An dieser Stelle danke an alle, die fleißig dabei waren und kommentiert haben. Ich freue mich, euch am 7. März wieder auf ESC-Kompakt zum Dansk Melodi Grand Prix begrüßen zu dürfen und wünsche euch bis dahin eine tolle Woche!


197 Kommentare

  1. @ Florian: alles gut 😉 Wenn man halt schon etwas älter ist, dann weiß man so was. Und ich finde es toll, was ihr hier auf die Beine stellt und uns informiert! Danke dafür.

  2. Au ja, der serbische Sieg 2007. Freut mich wirklich für die Serben. Hätte mich aber noch mehr gefreut, wenn Molitva auch noch gut gewesen wäre (Nein, Ukraine war nicht mein Favorit). 🙂

      • Hab nur mal in einem artikel über sie gelesen, dass gegen sie ziemlich gehetzt wurde, von wegen lesbierin und so. Aber serbien soll ja in der beziehung ein bisschen offener geworden sein.

    • Wenn jemand aus Spanien behaupten würde, dass Lena in Deutschland gar nicht mal so beliebt ist, wäre das sicher auch diskutabel …

  3. Oh, Lejla. Das finde ich zum Beispiel besser als Molitva. Klar, an bosnische Meisterwerke der 90er kommt das auch nicht ansatzweise ran, aber ich höre den Song wirklich gerne.

  4. Hari Mata Hari (wie heisst der Sänger eigentlich wirklich?) gerade mit sehr schöner Old-Old-School-Unterhaltung, die ihn älter wirken lässt als er vermutlich ist 😉 – meine gerade eine schöne Ennio Morricone Hommage im Bläser-Solo gehört zu haben.

  5. Habe für mich vorläufig Milan & Olivera, Andrija, Lift und mit Abstrichen Igor & Thea gezogen. Wobei die Leuchtmittelreklame irgendwie skurril themenfremd war.
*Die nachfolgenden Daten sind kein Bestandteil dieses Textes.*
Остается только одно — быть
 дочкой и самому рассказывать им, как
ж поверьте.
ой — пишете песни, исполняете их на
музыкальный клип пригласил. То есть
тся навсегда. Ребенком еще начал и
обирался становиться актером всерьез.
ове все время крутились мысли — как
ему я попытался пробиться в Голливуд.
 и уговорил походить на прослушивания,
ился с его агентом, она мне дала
Die Gala-Show-Auftritte und Nummerngirls sind ja allgemein nicht so mein Ding.

  6. Hach, das ist ja ein paradiesischer Abend für alle, die Musik vom Balkan mögen. Also für mich. 🙂
    Mein Kumpel Marko ist vor Ort und berichtet live aus dem Studio, in dem ein Publikum von 80 Leuten Stimmung machen soll. LOL Jetzt fehlt wohl nur noch Kaliopi.

      • ROFL
        Im Beovizija-Studio ist wohl eine Dame vor Ort, die nur dafür zuständig ist, das Publikum dazu zu animieren, Fotos und Videos zu machen, wenn die Kamera sich von hinten anschleicht. Von vorne wird das Publikum nie gezeigt. Schade für die Damen, die sich hübsch geschminkt haben …

  7. Na, Andrija Jo wird regelrecht gekillt von den Jurys…ein Punkt bleibt übrig. Hasta La Vista gewinnt das Juryvoting. Na, wenn das Televoting den Sieg verhindert, fress ich nen Besen!
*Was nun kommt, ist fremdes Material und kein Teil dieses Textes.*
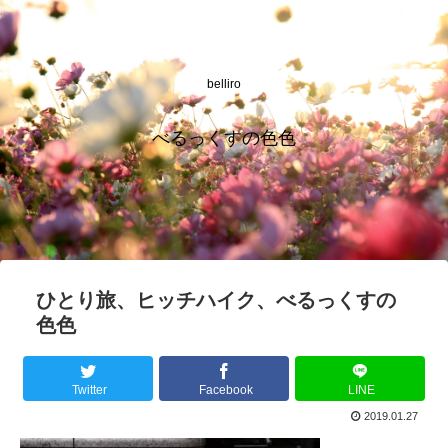
belliro
べるっくすの色色
ひとり旅、ヒッチハイク、べるっくすの
色色
Twitter
Facebook
LINE
2019.01.27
    • Die drecks Jury hat Andrija gef* man, solche arschl* ich kann aber mit dem Sieg von Hurricane leben, dennoch hätte Andrija mindestens den zweiten Platz verdient

  8. Oje. So eine tolle Show mit guten Liedern, und dann gewinnt so was. Wie im letzten Jahr falsch gewählt. Das wird nix, Serbien. Schade.

    • Bei mir ist es nach wie vor Moldau. „Hasta la vista“ ist zwar eigentlich auch für die Tonne, aber irgendwie gehört solcher Trash dazu. Den schönen Balkansound gibt es ja schon von Kroatien.

      Ich bin noch gnädig und werte mit 2/10 – etwa auf dem Niveau des deutschen Beitrags (sorry)

      I

  9. Ich kotze im Strahl, dass diese Balkan-Pussycats gewonnen haben mit ihren billigen Outfits….
    HOW DARE YOU, SERBIA?!!!!!!!?!?!?

  10. der balladenmob? tobt wieder – ist viel zu schnell – woll?
    mit der nummer gewinnen die keinen blumentopf – war voll und ganz bei rumänien daher nur die votingphase mitbekommen.